Football has lost me, and not just because of the current bullying imbroglio involving two gigantic linemen ? I actually think that's an interesting phenomenon that may mark a turning point for the league as a place of employment. The game has lost me because I no longer believe it's worth several weekend hours to watch it.
It wasn't always that way. Growing up back east, the Browns of Jim Brown and Paul Warfield were my idols, at least until the local Buffalo Bills with star receiver Elbert Golden Wheels Dubenion won my heart. My Dad's stock went through the roof when he scored us tickets to see Jackie Kemp and our boys dispatch the Hated Patriots in a frigid play-off (except they didn't). I broke a leg in three places playing the game in high school, and I'd have played the next season if I had healed adequately.
Later, I was in the student section when undermanned Michigan beat the Team of the Century from some school down south, forty-four years ago. I loved the grace of Lance Alworth and the true grit of Walter Payton. I even recall an epic playoff tilt between those Dolphins and the Chargers, in their gorgeous powder blue jerseys, sometime back in the 1980s. Yeah, I like unis ? as do Many other fans of all stripes.
My fanship started to wane in the 1990s. The game seems increasingly ponderous ? five or ten seconds of frantic action, followed each time by minutes of lull (and that doesn't even count the TV time-outs). It's just a war over real estate -- there's no flow, a la basketball, hockey or even soccer, and little in the way of intellectual stimulation between plays. Your mileage may vary, but in baseball, with every pitch I can ruminate on the next one (slider/curve/ change-up/heat , down/up, in/out), placement of the defense, steal/hit-run/stay, who's up in the bullpen, and are the Hated Angels losing? I've heard baseball called an onion ? enjoyable at any layer and you'll never reach the center. Football is a potato.
I also don't trust the game any more. When I was in college, I thought that All-American lineman Dan Dierdorf was the biggest man I'd ever seen. He filled a doorway and went on to be a perennial all-pro tackle. He weighed about 275 ? barely big enough for a back-up tight end in today's game of routine 350-pounders.

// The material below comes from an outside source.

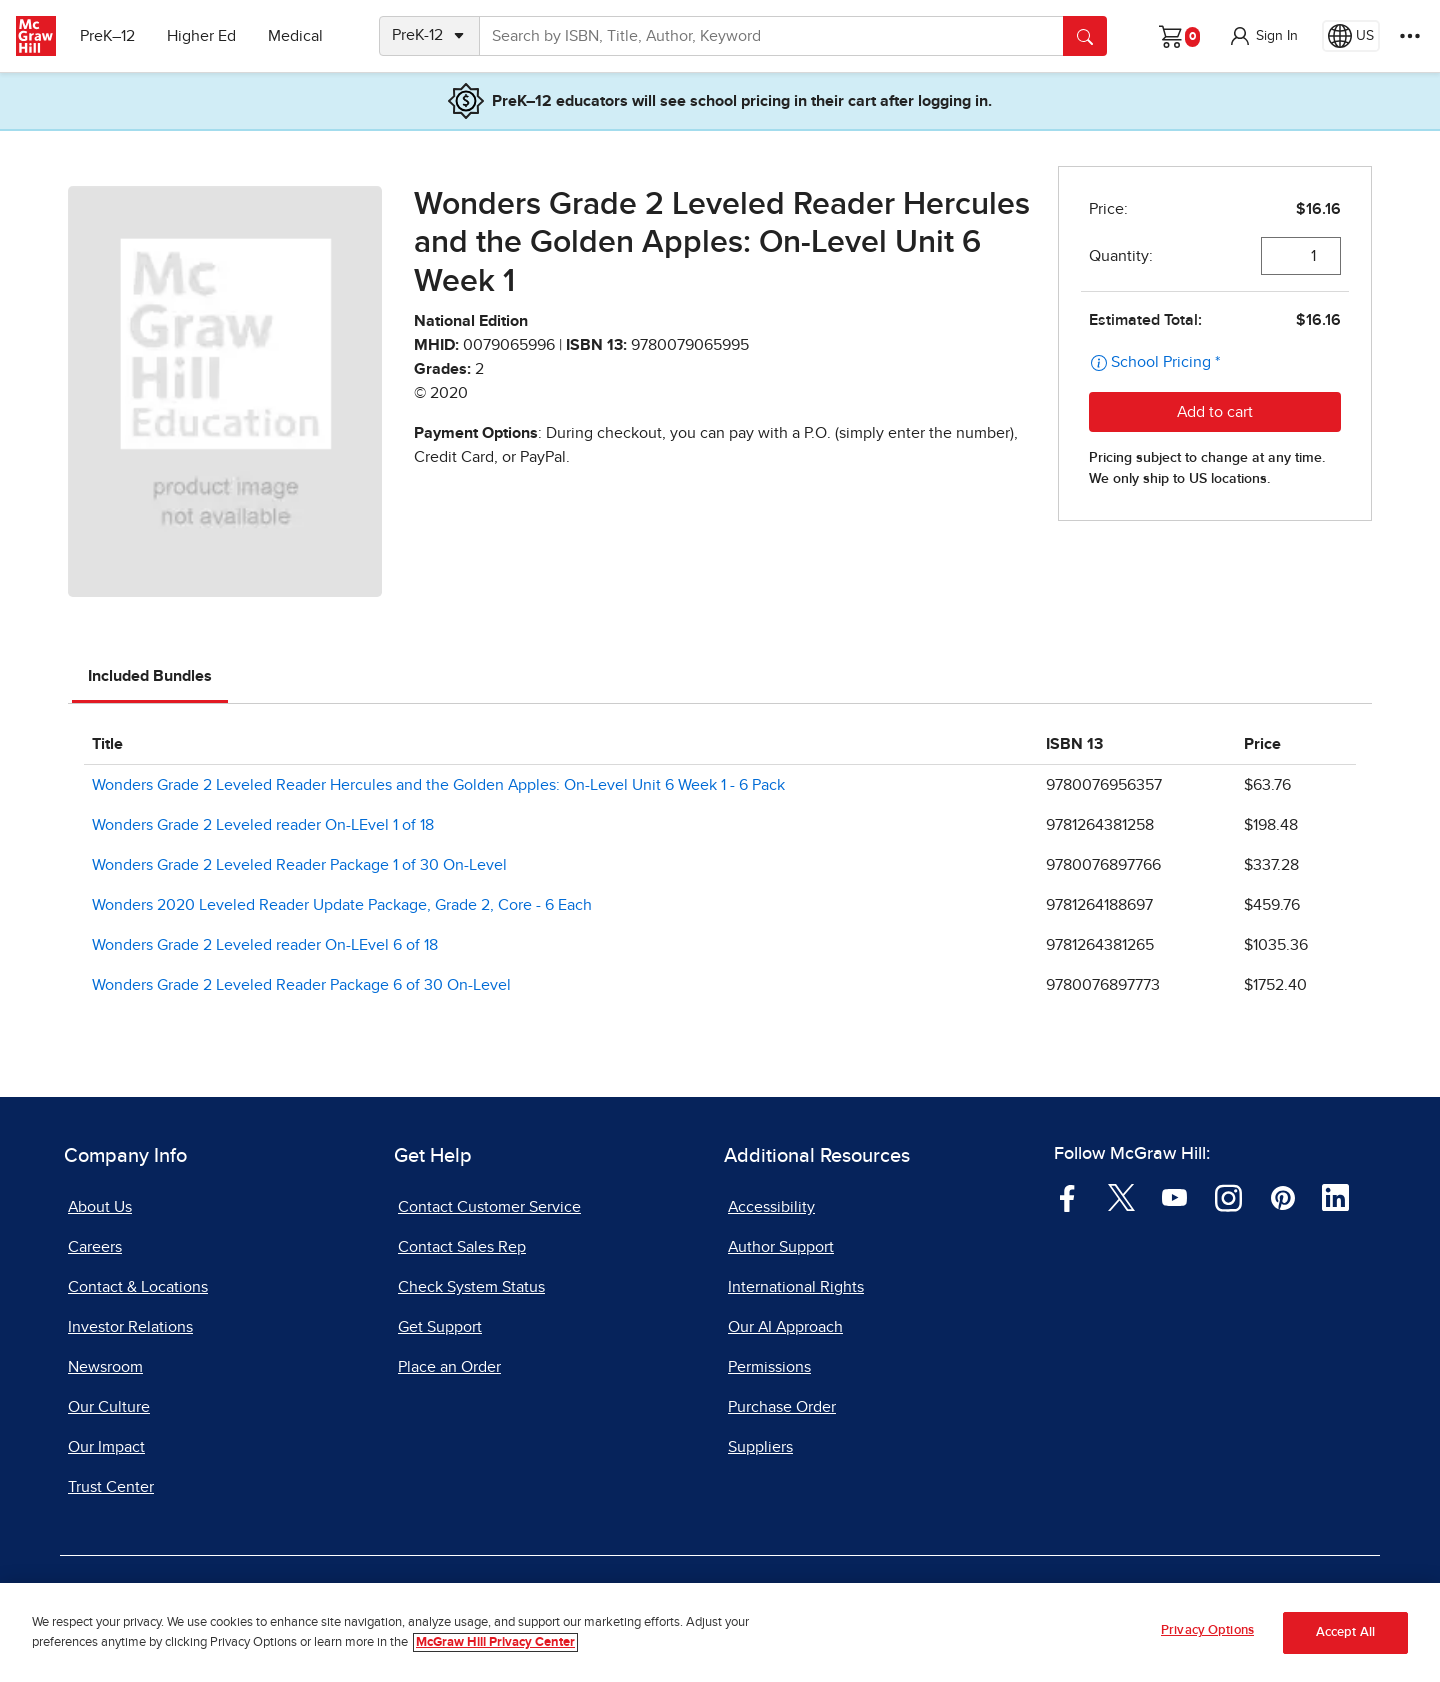 The width and height of the screenshot is (1440, 1682). Describe the element at coordinates (138, 1287) in the screenshot. I see `Contact & Locations` at that location.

I have no independent evidence (as a former fan, I don't need any), but neither the species nor the training tables have evolved to account for the difference ? chemistry, however, has. I suspect that foreign substances account for both the size and nasty, taunting edge on today's players. In the NFL, a catch over the middle may earn you a racist spit in the face; in baseball, a player hits a single and chats-up the first baseman ? certainly nothing more inflammatory than the needling classic "how's your wife and my kids?"

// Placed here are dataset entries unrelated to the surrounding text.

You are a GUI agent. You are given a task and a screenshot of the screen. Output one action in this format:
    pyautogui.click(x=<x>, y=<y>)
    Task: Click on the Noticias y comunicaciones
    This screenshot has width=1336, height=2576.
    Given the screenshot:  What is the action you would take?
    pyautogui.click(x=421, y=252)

Finally, I've concluded that it's not worth patronizing a game that costs even its best competitors their futures. Granted, this is not dog fighting, where the combatants have no chance to consent or decline to participate (what brought that comparison to mind?). But not-a-game goes by without a cart-off injury, and the debilitations of brain injuries born of chronic whackings are tragic to behold, years later. Have you seen recent footage of Earl Campbell? The Tyler Rose can barely rise from his wheelchair; his speech is often unintelligible. There is a gladiatorial aspect to these contests that obscures the competition: "Am I not entertained?" No, I'm not.

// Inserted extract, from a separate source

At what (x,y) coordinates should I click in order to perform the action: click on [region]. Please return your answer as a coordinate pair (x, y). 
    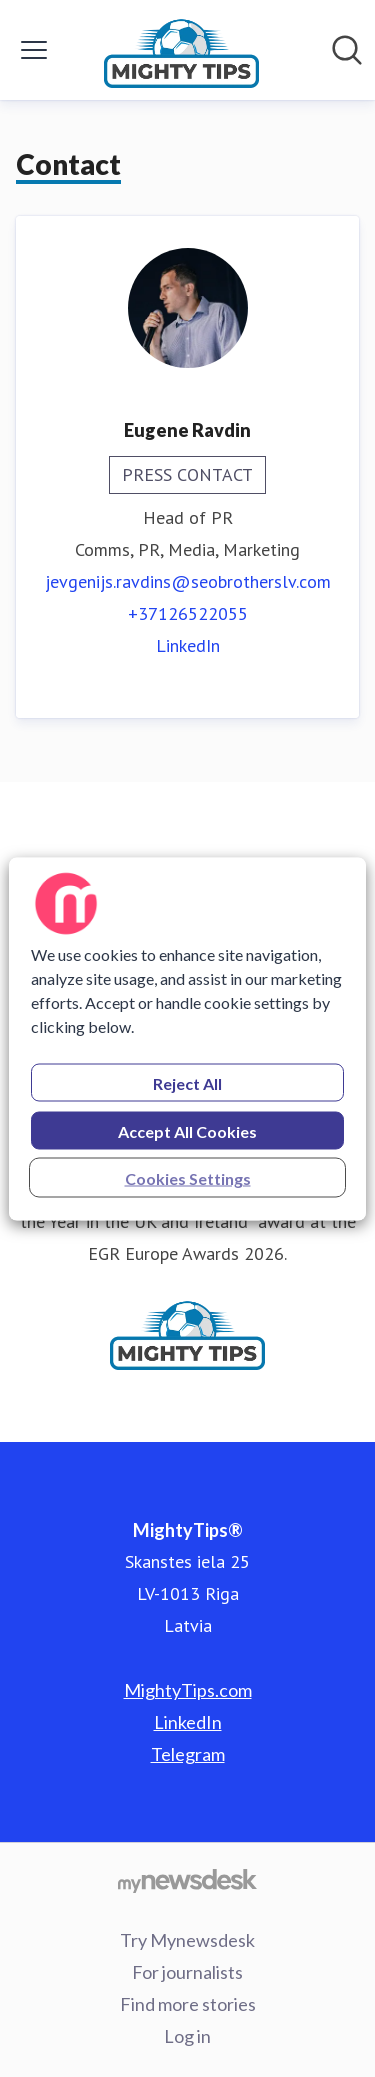     Looking at the image, I should click on (187, 1038). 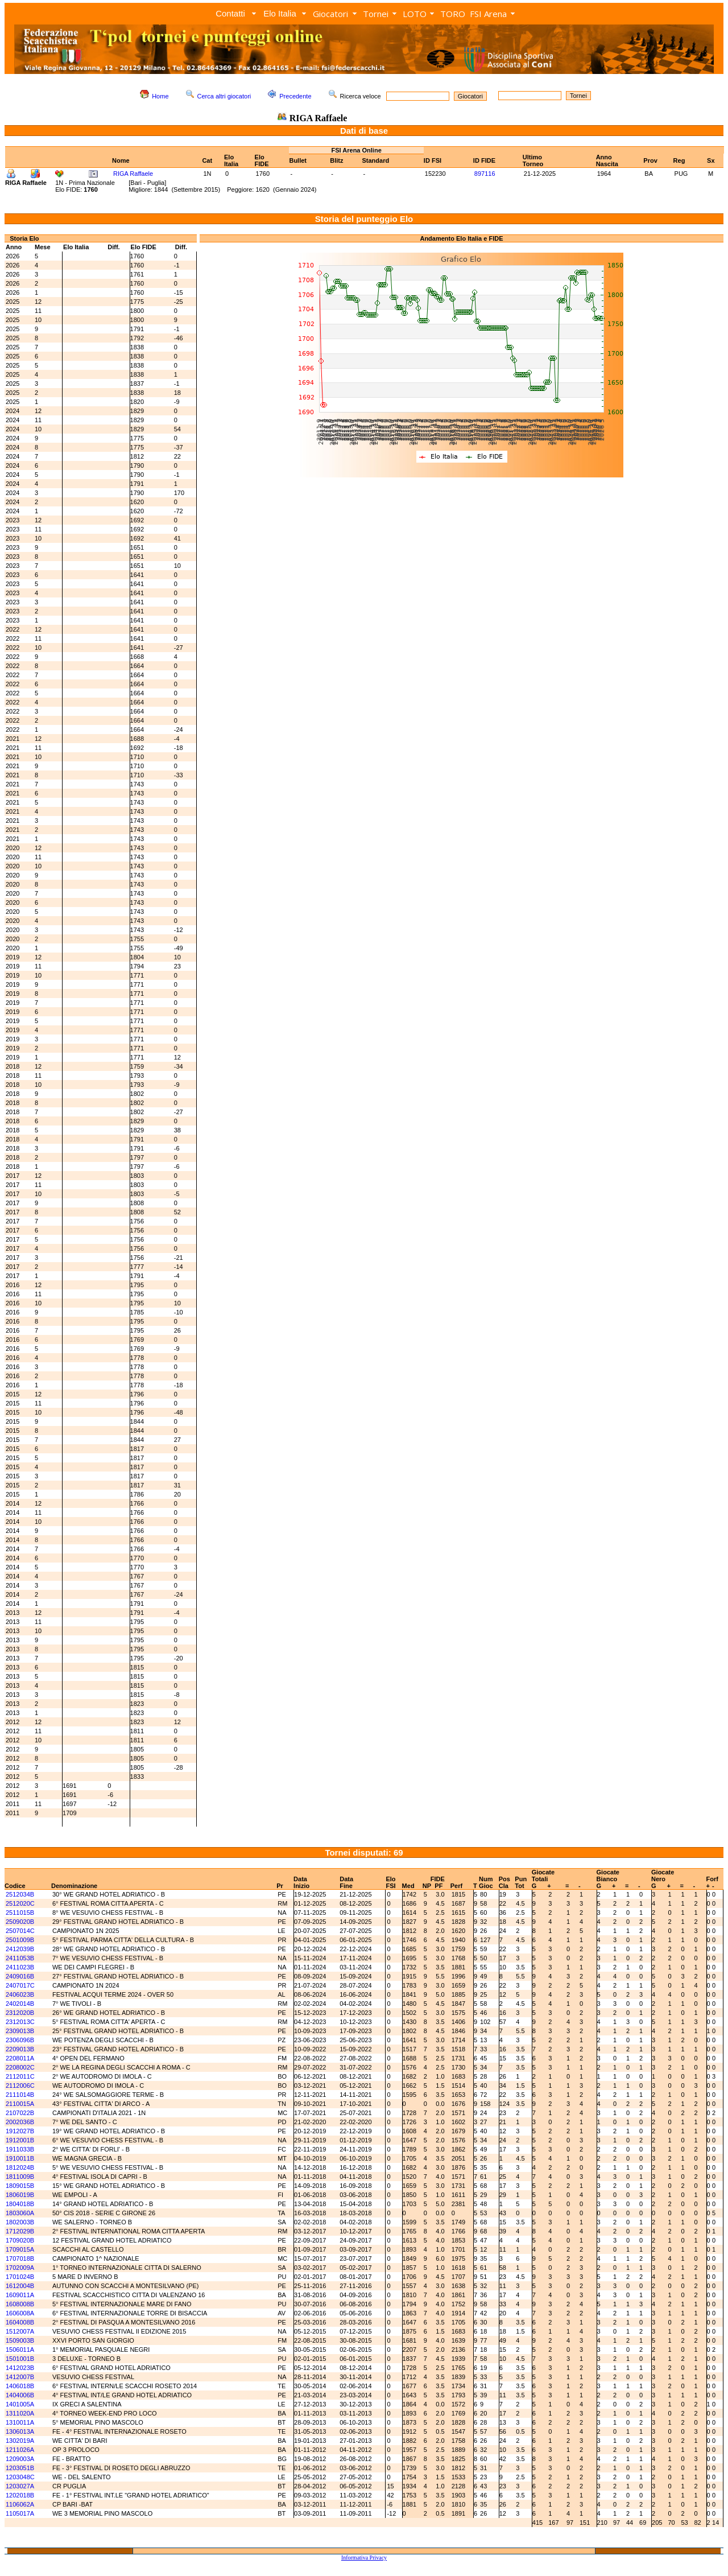 The width and height of the screenshot is (728, 2576). Describe the element at coordinates (375, 13) in the screenshot. I see `Tornei` at that location.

So, the current bluster-ruckus over "locker room culture" may be confirming, but it does not lie at the heart of my disinterest. For the record, workplace discrimination in the form of harassment has been illegal since 1964. While the sex-based variant has gotten most of the ink, if harassment is based on some protected characteristic (race, color, sex, religion, national origin), is unwelcome, and sufficiently "severe and pervasive" to alter its object's terms and conditions of employment, then it's illegal. If there's evidence that management ordered or even condoned those actions, then the employer is liable for maintaining or allowing a hostile work environment. Expensively so.
Boys-are-boys, and rough traditional workplace 'culture' are not defenses ? the law stands for the proposition that bullying behaviors that target certain status factors, and that make a person's job differentially, importantly more difficult to do, need not be tolerated. It's true in shipyards, steel mills, truck terminals and law firms ? all of which have had to conform their 'cultures' to the law. That's not 'wussification,' as has been charged by at least one troglodyte on sports talk radio ? think of it as leveling the playing field.
The NFL is no different. The investigation proceeds, but for the reasons above, I am mostly indifferent to the outcome. Along with the Eagles (LA variety), I'm already gone. How about you?